As you might imagine, this launched me into a cadre of emotions. Anger at an industry that only includes people in smaller bodies who can afford these clothes. Disappointment in myself for no longer fitting into that mold. Sadness for feeling like a fat fucking failure of a human being. Inevitably my emotions turned on me and directed all my negative thoughts and blame on myself. I tried to hold on to the anger at the vague “man” figure whom I envision owning these companies and making decisions, but that sometimes isn’t enough to silence that internalized hate.

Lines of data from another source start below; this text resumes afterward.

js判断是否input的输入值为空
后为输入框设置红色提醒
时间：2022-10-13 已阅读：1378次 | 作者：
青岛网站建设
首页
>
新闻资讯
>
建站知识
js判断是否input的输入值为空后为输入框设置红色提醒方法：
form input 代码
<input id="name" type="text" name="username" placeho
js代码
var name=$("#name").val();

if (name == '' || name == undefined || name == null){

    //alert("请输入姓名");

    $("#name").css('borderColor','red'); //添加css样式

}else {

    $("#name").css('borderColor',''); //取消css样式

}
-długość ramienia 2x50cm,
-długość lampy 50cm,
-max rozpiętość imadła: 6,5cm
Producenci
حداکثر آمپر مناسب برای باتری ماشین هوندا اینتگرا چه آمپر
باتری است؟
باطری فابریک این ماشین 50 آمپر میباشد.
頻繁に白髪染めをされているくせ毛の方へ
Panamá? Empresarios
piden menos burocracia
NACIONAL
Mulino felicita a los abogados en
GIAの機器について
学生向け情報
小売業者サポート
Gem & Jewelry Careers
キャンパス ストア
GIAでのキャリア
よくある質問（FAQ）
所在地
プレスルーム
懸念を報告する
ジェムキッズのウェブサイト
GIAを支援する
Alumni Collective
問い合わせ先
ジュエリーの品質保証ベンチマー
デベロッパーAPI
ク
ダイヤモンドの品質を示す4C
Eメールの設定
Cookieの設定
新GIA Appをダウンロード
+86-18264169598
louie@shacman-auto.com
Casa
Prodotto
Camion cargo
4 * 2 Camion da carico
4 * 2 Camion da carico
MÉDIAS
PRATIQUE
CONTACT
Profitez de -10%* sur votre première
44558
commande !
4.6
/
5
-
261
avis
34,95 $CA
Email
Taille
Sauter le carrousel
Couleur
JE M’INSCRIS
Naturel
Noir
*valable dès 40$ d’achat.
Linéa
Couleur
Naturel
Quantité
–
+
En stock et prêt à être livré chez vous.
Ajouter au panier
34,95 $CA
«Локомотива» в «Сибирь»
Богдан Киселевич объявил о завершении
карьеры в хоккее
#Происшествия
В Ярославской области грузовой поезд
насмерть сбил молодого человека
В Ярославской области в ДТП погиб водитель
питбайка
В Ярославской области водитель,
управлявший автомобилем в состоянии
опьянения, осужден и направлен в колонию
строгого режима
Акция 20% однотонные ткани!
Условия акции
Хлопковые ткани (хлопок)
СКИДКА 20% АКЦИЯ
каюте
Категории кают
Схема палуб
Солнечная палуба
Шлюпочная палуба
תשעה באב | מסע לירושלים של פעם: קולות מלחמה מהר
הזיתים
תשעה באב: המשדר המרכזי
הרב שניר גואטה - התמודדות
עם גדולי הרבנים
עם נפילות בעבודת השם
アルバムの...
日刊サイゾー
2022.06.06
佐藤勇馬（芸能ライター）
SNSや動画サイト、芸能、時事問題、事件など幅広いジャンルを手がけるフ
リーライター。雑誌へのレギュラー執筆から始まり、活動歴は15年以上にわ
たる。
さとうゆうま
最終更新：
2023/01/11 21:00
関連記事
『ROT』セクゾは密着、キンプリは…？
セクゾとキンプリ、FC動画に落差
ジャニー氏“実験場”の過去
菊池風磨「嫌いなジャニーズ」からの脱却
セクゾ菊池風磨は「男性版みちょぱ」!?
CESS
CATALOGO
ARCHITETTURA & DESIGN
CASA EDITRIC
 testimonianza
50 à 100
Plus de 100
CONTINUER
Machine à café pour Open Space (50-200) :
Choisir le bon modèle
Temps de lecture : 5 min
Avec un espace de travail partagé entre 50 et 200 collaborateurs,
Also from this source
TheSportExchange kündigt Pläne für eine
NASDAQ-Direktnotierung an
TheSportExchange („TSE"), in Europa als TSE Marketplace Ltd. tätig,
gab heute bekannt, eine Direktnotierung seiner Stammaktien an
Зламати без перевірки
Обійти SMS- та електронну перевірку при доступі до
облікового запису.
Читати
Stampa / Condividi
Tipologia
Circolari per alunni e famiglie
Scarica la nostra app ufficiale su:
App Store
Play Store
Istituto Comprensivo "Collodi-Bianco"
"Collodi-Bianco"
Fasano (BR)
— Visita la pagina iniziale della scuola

There was a time in my not so far past when I would react to this feeling by burritoing myself in my comforter and canceling all my plans for the rest of the weekend. However, I’m working on keeping my promises to myself and one of those is to be kind to my body. Here are some strategies that actually helped me direct my focus back outward where the blame actually rests with our society and diet culture:
1. Speak your shame: the almighty Brene Brown taught me to speak my shame. Because of the shame associated with being in a larger body, I hardly ever communicate exactly what’s happening in my head during these moments of self loathing. Let your loved and trusted ones know what’s going on inside you. Tell them you’re struggling with body shame and remembering that diet culture is the culprit, not my body, mind, heart, or spirit. Resist the urge to cancel on your friends and yourself. If they really deserve to be on your personal baseball team, they will remind you of how badass you are in your moment of overwhelm. We’re all in this together.
2. You are not a size, you wear a size: Speaking about size as what we “are” (e.g. I am a size 22, I am a size 31, etc.) instead of what we wear has always bothered me. My size does not define my worth, and neither does yours. I wear a Large, not I am a Large. My size is not my identity. Neither is yours.
3. We are all in this together: (Is it obvious that this is my new mantra?) I’m Maegan and I’m here to give you permission to unfollow the accounts on any social media that only serve beauty in the form of white, thin bodies. I now almost exclusively follow body positive accounts that remind me that being thin isn’t always the norm. And that’s okay. If you fill your feed with images steeped in perpetuating diet culture, you will feel bad about yourself. You may be thinking, but that’s what I aspire to, that’s my goal. I’m wondering if you’ve ever stopped to ask yourself why is that your goal? To be healthy? To feel as good as the person in a small body feels (or what we assume is good)? Or is it because we were told that is the most desirable body by society? Maybe sit with that for a while before deciding to alter your social media content. If you can get to that point, the next step is finding community and leaning on that community in moments such as the one I experienced this weekend. I immediately returned home, sat on my couch, and pulled up body positive accounts exclusively to remind me that I’m not alone. Neither are you.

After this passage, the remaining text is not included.